(Task brief)
For the entries below, return every line from the top through the line with "Anfangs benutzte ich das Ganze mit Deco" exactly as it stands, omitting pictures.

········

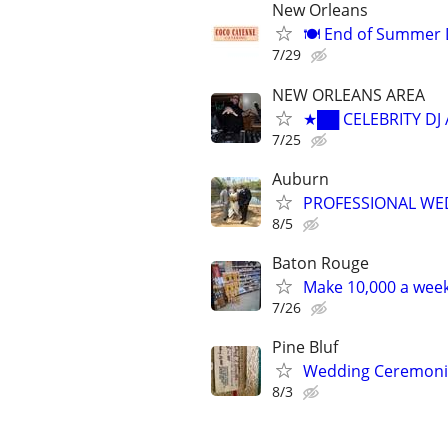
New Orleans
🍽️ End of Summer 
7/29
NEW ORLEANS AREA
★██ CELEBRITY DJ
7/25
Auburn
PROFESSIONAL WED
8/5
Baton Rouge
Make 10,000 a week
7/26
Pine Bluf
Wedding Ceremoni
8/3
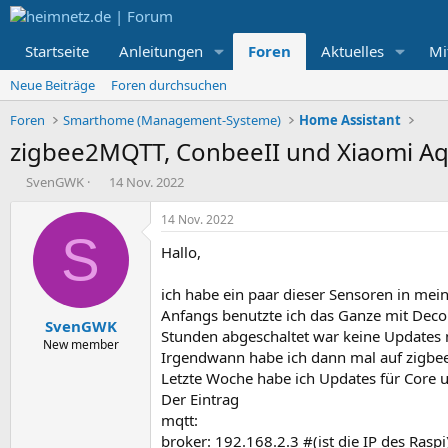
Startseite
Anleitungen
Foren
Aktuelles
Mi
Neue Beiträge
Foren durchsuchen
Foren
Smarthome (Management-Systeme)
Home Assistant
zigbee2MQTT, ConbeeII und Xiaomi 
E
E
SvenGWK
14 Nov. 2022
r
r
s
s
14 Nov. 2022
t
t
S
Hallo,
e
e
l
l
l
l
ich habe ein paar dieser Sensoren in me
e
t
Anfangs benutzte ich das Ganze mit Deco
SvenGWK
r
a
Stunden abgeschaltet war keine Update
m
New member
Irgendwann habe ich dann mal auf zigbee2
Letzte Woche habe ich Updates für Core u
Der Eintrag
mqtt:
broker: 192.168.2.3 #(ist die IP des Raspi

········

(Expected answer)
New Orleans
🍽️ End of Summer 
7/29
NEW ORLEANS AREA
★██ CELEBRITY DJ
7/25
Auburn
PROFESSIONAL WED
8/5
Baton Rouge
Make 10,000 a week
7/26
Pine Bluf
Wedding Ceremoni
8/3
Startseite
Anleitungen
Foren
Aktuelles
Mi
Neue Beiträge
Foren durchsuchen
Foren
Smarthome (Management-Systeme)
Home Assistant
zigbee2MQTT, ConbeeII und Xiaomi 
E
E
SvenGWK
14 Nov. 2022
r
r
s
s
14 Nov. 2022
t
t
S
Hallo,
e
e
l
l
l
l
ich habe ein paar dieser Sensoren in me
e
t
Anfangs benutzte ich das Ganze mit Deco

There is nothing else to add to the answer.